Iago's power never spreads so far because he is isolated on Cyprus (as are Othello and Desdemona and Cassio and Roderigo), but also because he is not isolated; he is ultimately a tiny minority in the body politic of the Duchy of Venice. Emissaries from Venice expose Iago, and while Othello takes responsibility for his actions, Iago is to be held responsible for his. By the same token, conspiracy theories may seem to run rampant today, but how many people are truly inspired to go to the pizza parlor and demand access to a basement that isn't there? How many people are going to rise up and make the predictions of "Q" (I still say the name comes from "ST:NG", not the security clearance levels of the DOE) come true? How many more than that are going to give up on "Q" altogether, as reports said some were after Mueller's report didn't lead to mass arrests Q has been promising?

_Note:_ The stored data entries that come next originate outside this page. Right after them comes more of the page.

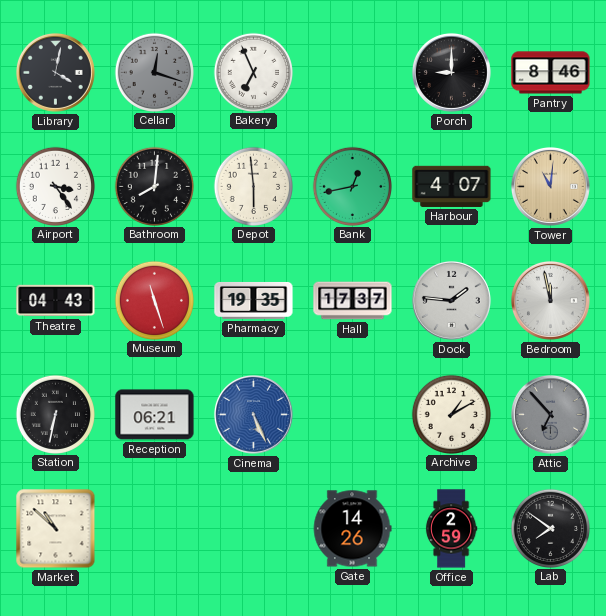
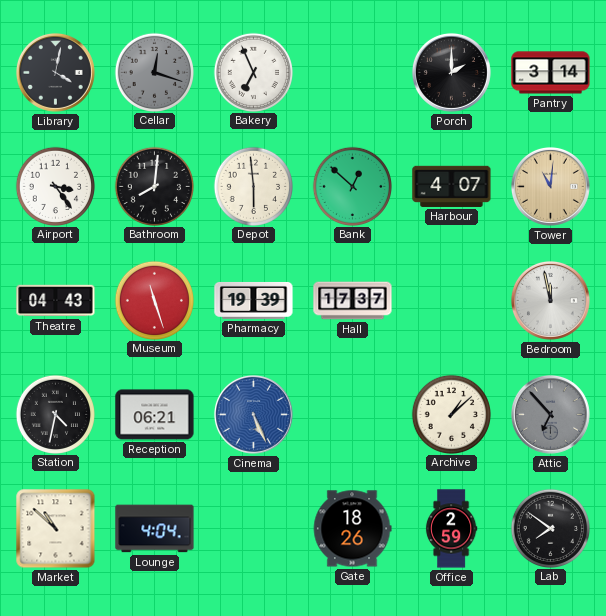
Porch: 9:00 -> 2:00
Pantry: 8:46 -> 3:14
Bank: 12:43 -> 12:52
Pharmacy: 19:35 -> 19:39
Dock: 1:46 -> none
Station: 6:32 -> 4:32
Archive: 1:10 -> 1:08
Lounge: none -> 4:04
Gate: 14:26 -> 18:26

The problem with conspiracy theories is their destructive nature, but that nature is not necessarily criminal; and, as the Mueller report should have made clear, criminal is not the sine qua non of behavior standards. Conspiracy theories destroy simple bonds of trust, of reliance, of faith, that we much have in each other. I have never carried a gun or even owned one, because I don't care for hunting, on the one hand; and because I don't think my fellow citizens, whatever their socio-economic status, are slathering beasts waiting to beat and rob and rape me the moment they know I carry no more dangerous a weapon than a Swiss Army knife. I trust them to be as civilized as I am, and in that trust I have not lost faith, yet. Conspiracy theories whisper to us to lose that trust.
Fortunately, even in the worst of times, even with the POTUS promoting them, ideas of conspiracies afoot seldom find that many adherents. The example of the Holocaust is the exception, that proves the rule. Especially the rule about how much of the world, v. the minority that champion them, hate conspiracy theories, and will denounce the worst of them into the ages.